Most of the day had already passed and the sun was starting to set. Her fervour, however, did not give way, but the more she neared her departure, the more she contemplated the beauty of the bridegroom and longed to rush impulsively to her beloved. She no longer spoke to us who were present, but to that one alone upon whom she held her eyes intently. Her bed had been turned towards the east, and she stopped conversing with us and was with God in prayer for the rest of the time, reaching out her hands in supplication and speaking in a low, faint voice so that we could only just hear what she said. This was her prayer and there is no doubt that it came to God and was heard by him.
You have released us, O Lord, from the fear of death.
You have made the end of life here on eartha beginning of true life for us.
You let our bodies rest in sleep in due season
and you awaken them again
at the sound of the last trumpet.
You entrust to the earth our bodies of earth
which you fashioned with your own hands
and you restore again what you have given,
transforming with incorruptibility and grace
what is mortal and deformed in us.
You redeemed us from the curse and from sin,
having become both on our behalf.
You have crushed the heads of the serpent
who had seized man in his jaws
because of the abyss of our disobedience.

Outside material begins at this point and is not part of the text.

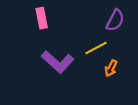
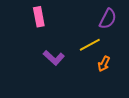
purple L-shape: (58, 62) -> (54, 58), size x0.7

You have opened up for us a path
to the resurrection,
having broken down the gates of hell
and reduced to impotence
the one who had power over death.
You have given to those who fear you
a visible token, the sign of the holy cross,
for the destruction of the Adversary
and for the protection of our life.
Upon whom I have cast myself from my mother's womb,
Whom my soul has loved with all its strength,
To whom I have consecrated flesh and soul
from my infancy up to this moment,
Put down beside me a shining angel
to lead me by the hand to the place of refreshment
You who have cut through the flame
of the fiery sword and brought to paradise
the man who was crucified with you,
who entreated your pity,
remember me also in your kingdom,
for I too have been crucified with you,
for I have nailed my flesh out of reverence for you
and have feared your judgements.
Let not the dreadful abyss separate me
from your chosen ones.
Let not the Slanderer stand against me on my journey.
Let not my sin be discovered before your eyes
if I have been overcome in any way
because of our nature's weakness
and have sinned in word or deed or thought.

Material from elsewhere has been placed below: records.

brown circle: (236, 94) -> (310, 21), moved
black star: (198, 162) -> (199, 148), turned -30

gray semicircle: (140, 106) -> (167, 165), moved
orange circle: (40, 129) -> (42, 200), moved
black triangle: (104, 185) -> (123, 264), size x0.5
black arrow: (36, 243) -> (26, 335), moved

You who have on earth the power to forgive sins,
forgive me, so that I may draw breath again
and may be found before you
in the stripping off of my body
without stain or blemish in the beauty of my soul,
but may my soul be received
blameless and immaculate into your hands
as an incense offering before your face".
And as she spoke this prayer, she traced the sign of the cross on her eyes, her mouth and her heart. And little by little her tongue was burned dry by the fever and was no longer able to articulate her words, her voice was wavering and only by the parting of her lips and the movement of her hands did we recognise that she was praying.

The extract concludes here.